You are viewing a plain text version of this content. The canonical link for it is here.

Posted to solr-user@lucene.apache.org by Markus Jelsma <ma...@openindex.io> on 2012/06/01 11:13:44 UTC

RE: per-fieldtype similarity not working

Thanks but i am clearly missing something? We declare the similarity in the fieldType just as in the example and looking at the example again i don't see how it's being done differently. What am i missnig and where do i miss it? :)

-----Original message-----
> From:Robert Muir <rc...@gmail.com>
> Sent: Thu 31-May-2012 17:47
> To: solr-user@lucene.apache.org
> Subject: Re: per-fieldtype similarity not working
> 
> On Thu, May 31, 2012 at 11:23 AM, Markus Jelsma
> <ma...@openindex.io> wrote:
> 
> > We simply declare the following in our fieldType:
> > <similarity class="FQCN"/>
> >
> 
> Thats not enough, see the example:
> http://svn.apache.org/repos/asf/lucene/dev/trunk/solr/core/src/test-files/solr/conf/schema-sim.xml
> 
> 
> -- 
> lucidimagination.com
>

RE: per-fieldtype similarity not working

Posted by Markus Jelsma <ma...@openindex.io>.

Excellent!
Thanks

 
 
-----Original message-----
> From:Robert Muir <rc...@gmail.com>
> Sent: Fri 08-Jun-2012 13:06
> To: Markus Jelsma <ma...@openindex.io>
> Cc: solr-user@lucene.apache.org
> Subject: Re: per-fieldtype similarity not working
> 
> On Fri, Jun 8, 2012 at 5:04 AM, Markus Jelsma
> <ma...@openindex.io> wrote:
> > Thanks Robert,
> >
> > The difference in scores is clear now so it shouldn't matter as queryNorm doesn't affect ranking but coord does.
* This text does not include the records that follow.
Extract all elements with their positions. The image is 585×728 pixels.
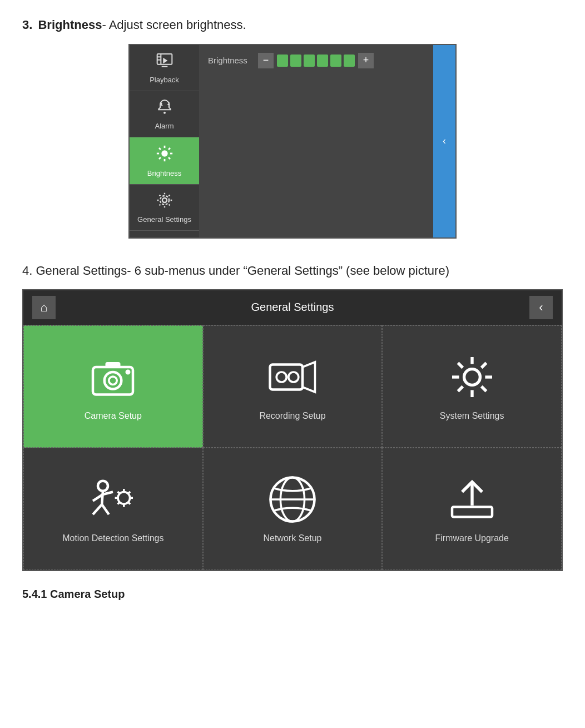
brightness-row: Brightness − +	[199, 45, 455, 76]
sidebar-playback-label: Playback	[150, 76, 179, 84]
svg-line-43	[128, 502, 131, 504]
brightness-bars	[277, 55, 355, 67]
svg-line-42	[118, 492, 120, 494]
gs-header: ⌂ General Settings ‹	[23, 290, 562, 325]
sidebar-general-label: General Settings	[137, 215, 191, 224]
network-setup-label: Network Setup	[264, 533, 322, 543]
firmware-upgrade-icon	[447, 474, 497, 524]
firmware-upgrade-label: Firmware Upgrade	[435, 533, 508, 543]
gs-grid: Camera Setup Recording Setup	[23, 325, 562, 570]
gs-cell-network-setup[interactable]: Network Setup	[203, 448, 383, 570]
svg-line-33	[93, 504, 102, 514]
brightness-minus-button[interactable]: −	[258, 53, 274, 68]
svg-marker-29	[303, 362, 315, 392]
gs-title: General Settings	[56, 301, 529, 314]
section4-bold: General Settings	[36, 264, 127, 278]
gs-cell-motion-detection[interactable]: Motion Detection Settings	[23, 448, 203, 570]
svg-rect-49	[452, 507, 492, 517]
section3-desc: - Adjust screen brightness.	[102, 18, 246, 32]
gs-cell-camera-setup[interactable]: Camera Setup	[23, 325, 203, 448]
svg-line-45	[118, 502, 120, 504]
gs-cell-system-settings[interactable]: System Settings	[382, 325, 562, 448]
sidebar-alarm-label: Alarm	[155, 122, 174, 130]
blue-side-bar: ‹	[433, 45, 455, 237]
chevron-icon: ‹	[443, 135, 446, 147]
gs-home-button[interactable]: ⌂	[32, 296, 56, 319]
gs-cell-recording-setup[interactable]: Recording Setup	[203, 325, 383, 448]
section3-header: 3. Brightness- Adjust screen brightness.	[22, 17, 563, 34]
bar-5	[330, 55, 341, 67]
svg-line-32	[102, 491, 103, 504]
network-setup-icon	[267, 474, 318, 524]
section4-header: 4. General Settings- 6 sub-menus under “…	[22, 261, 563, 280]
svg-point-27	[276, 372, 286, 382]
motion-detection-icon	[88, 474, 138, 524]
brightness-control-label: Brightness	[208, 56, 258, 65]
sidebar-item-playback[interactable]: Playback	[130, 45, 199, 91]
playback-icon	[156, 52, 173, 73]
svg-line-16	[168, 157, 170, 159]
svg-point-25	[126, 369, 131, 374]
bar-3	[304, 55, 315, 67]
svg-line-34	[102, 504, 110, 514]
svg-point-22	[105, 372, 122, 389]
home-icon: ⌂	[40, 300, 47, 315]
alarm-icon	[156, 98, 173, 120]
general-settings-panel: ⌂ General Settings ‹ Camera Setup	[22, 289, 563, 571]
svg-point-20	[160, 196, 169, 205]
sidebar-brightness-label: Brightness	[147, 169, 181, 177]
svg-point-28	[289, 372, 299, 382]
svg-line-17	[168, 148, 170, 150]
svg-line-44	[128, 492, 131, 494]
svg-point-6	[163, 111, 166, 113]
general-settings-icon	[156, 191, 173, 213]
recording-setup-icon	[267, 352, 318, 402]
brightness-icon	[155, 144, 174, 167]
camera-setup-icon	[88, 352, 138, 402]
system-settings-icon	[447, 352, 497, 402]
svg-line-15	[158, 148, 160, 150]
svg-point-30	[464, 369, 480, 385]
section4-number: 4.	[22, 264, 32, 278]
bar-1	[277, 55, 288, 67]
section3-bold: Brightness	[38, 18, 102, 32]
svg-rect-24	[106, 362, 121, 368]
svg-point-23	[109, 377, 117, 384]
camera-setup-label: Camera Setup	[85, 411, 142, 421]
gs-back-button[interactable]: ‹	[529, 296, 553, 319]
motion-detection-label: Motion Detection Settings	[62, 533, 163, 543]
sidebar-item-alarm[interactable]: Alarm	[130, 91, 199, 137]
bar-4	[317, 55, 328, 67]
brightness-plus-button[interactable]: +	[358, 53, 374, 68]
bar-2	[290, 55, 301, 67]
back-icon: ‹	[539, 300, 543, 315]
device-mockup: Playback Alarm	[128, 44, 457, 239]
svg-point-19	[162, 198, 167, 202]
sidebar-item-brightness[interactable]: Brightness	[130, 137, 199, 185]
svg-line-36	[103, 492, 113, 494]
svg-point-31	[98, 481, 108, 491]
section4-desc: - 6 sub-menus under “General Settings” (…	[127, 264, 449, 278]
bar-6	[344, 55, 355, 67]
system-settings-label: System Settings	[440, 411, 504, 421]
gs-cell-firmware-upgrade[interactable]: Firmware Upgrade	[382, 448, 562, 570]
svg-point-10	[161, 150, 167, 156]
main-area: Brightness − + ‹	[199, 45, 455, 237]
svg-line-18	[158, 157, 160, 159]
svg-marker-4	[163, 57, 167, 63]
section3-number: 3.	[22, 18, 32, 32]
recording-setup-label: Recording Setup	[259, 411, 325, 421]
sidebar: Playback Alarm	[130, 45, 199, 237]
section541-header: 5.4.1 Camera Setup	[22, 588, 563, 601]
sidebar-item-general[interactable]: General Settings	[130, 185, 199, 231]
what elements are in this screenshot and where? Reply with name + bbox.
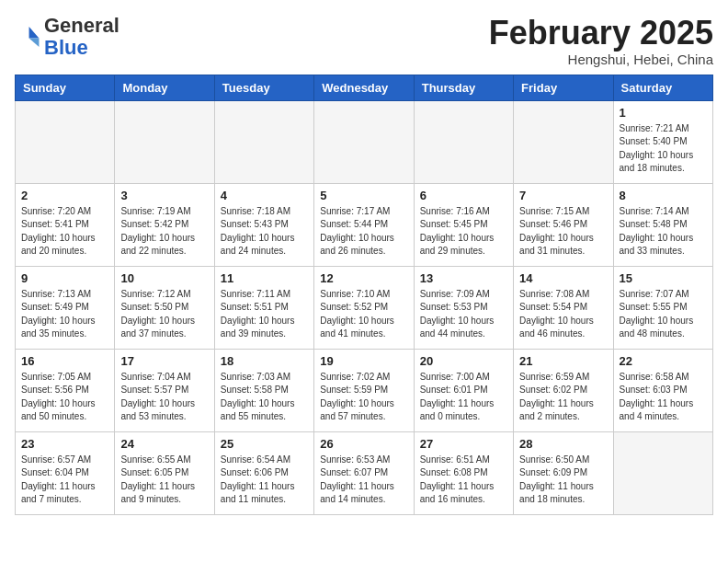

Can you explain why coord is left out now and why it is considered to skew results and why queryNorm skews results? And which specific new ranking algorithms they confuse, BM25F?
> 
> I think its easiest to compare the two TF normalization functions,
> DefaultSimilarity really needs something like this because its
> function (sqrt) grows very fast for a single term.
> On the other hand, consider BM25's: tf/(tf+lengthNorm), it saturates
> rather quickly for a single term, so when multiple terms are being
> scored, huge numbers of occurrences of a single term won't dominate
> the overall score.
> 
> You can see this visually here (give it a second to load, and imagine
> documentLength = averageDocumentLength and k=1.2):
> http://www.wolframalpha.com/input/?i=plot+sqrt%28x%29%2C+x%2F%28x%2B1.2%29%2C+x%3D1+to+100
> 
> >
> > Also, i would expect the default SchemaSimilarityFactory to behave the same as DefaultSimilarity this might raise some further confusion down the line.
> 
> Thats ok: I'd rather the very expert case (Per-Field scoring) be
> trickier than have a trap for people that try to use any algorithm
> other than TFIDFSimilarity
> 
> -- 
> lucidimagination.com
>

Re: per-fieldtype similarity not working

Posted by Robert Muir <rc...@gmail.com>.

On Fri, Jun 8, 2012 at 5:04 AM, Markus Jelsma
<ma...@openindex.io> wrote:
> Thanks Robert,
>
> The difference in scores is clear now so it shouldn't matter as queryNorm doesn't affect ranking but coord does. Can you explain why coord is left out now and why it is considered to skew results and why queryNorm skews results? And which specific new ranking algorithms they confuse, BM25F?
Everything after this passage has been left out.